My two cents on httpRange-14 from wangxiao on 2005-06-17 (www-tag@w3.org from June 2005)

From: wangxiao <wangxiao@musc.edu>
Date: Fri, 17 Jun 2005 14:47:51 -0400
To: <www-tag@w3.org>
Message-Id: <200506171847.j5HIlqnr027380@flopsy.musc.edu>
The discussion thread on httpRange-14 is both fascinating and frustrating so
I can't help putting into my two cents.  
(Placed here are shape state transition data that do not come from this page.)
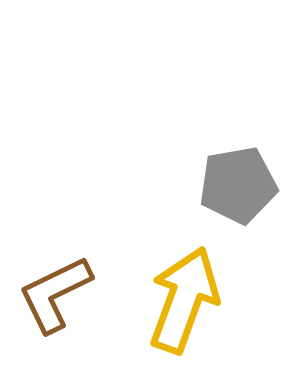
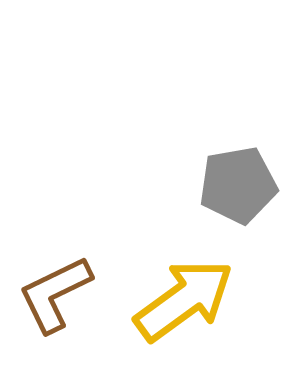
yellow arrow: rotated 34 degrees clockwise
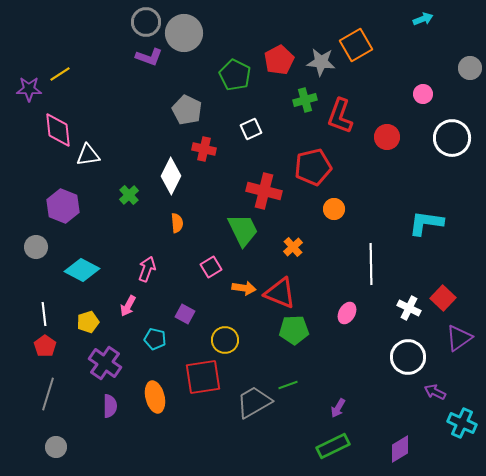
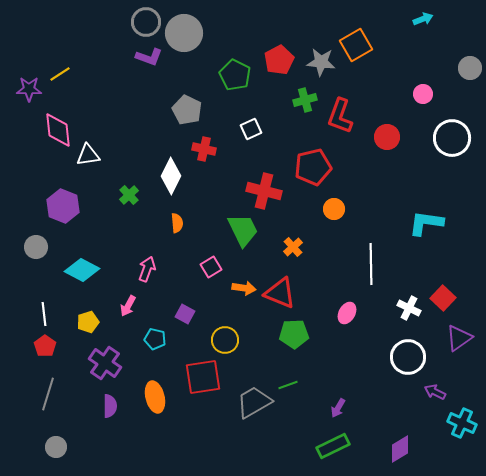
green pentagon at (294, 330): moved 4 px down
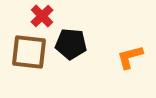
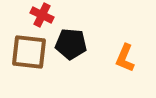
red cross: moved 1 px up; rotated 20 degrees counterclockwise
orange L-shape: moved 5 px left, 1 px down; rotated 52 degrees counterclockwise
The discussion reminds me the P != NP problem.  And IMH I think httpRange is
a much bigger issue than its name suggest.  So, allow me to rephrase the
question in that line.  (Since I just started reading/thinking this problem,
correct me if I am wrong).

What we all agree are:

1.  The universe of discourse is the set of all "resource", let it be R.
According to the definition of URI, R is the set of entities that can be
identified with a URI.
2.  There is a set of "information resource", let it be IR, that can somehow
be represented in bits.

The question is: what is the relationship between R and IR.
a) IR is a subset of R
b) IR is disjoint from R

At first, to ask this question seems just silly because (a) appears to be
obvious.  Since HTTP URI is URI, the resource it is identified must also be
R and cannot be disjoint. 

But to give http URI a special treatment (i.e., internel signalling or reply
code) would in essence argue for answer (b).  The cause for the "ambiguity"
actually lies in the definition of "information resource".

I think if we take "information resource" as the set of resource that can be
manifested in bits, but not bits themselves.  We would have a consistent
view.  In other words, all URIs identify "abstract" entities.  The entities
(i.e., the electronic bits) that the WEB works with are disjoint from R.
Let's all the entities in WEB be W, internet protocol (such as http) is a
function that maps R -> W.  URI is a uniary predicate on R. I.e, URI(R)
unqiuely identify an elelemt "r" and "r" in R.  What we lacks now is an ID
scheme for those "w" in W.

The semantic equivalence of R can be specified by RDF (that is what RDF good
at right?) and semantic equivalence in W should be bit-by-bit comparision.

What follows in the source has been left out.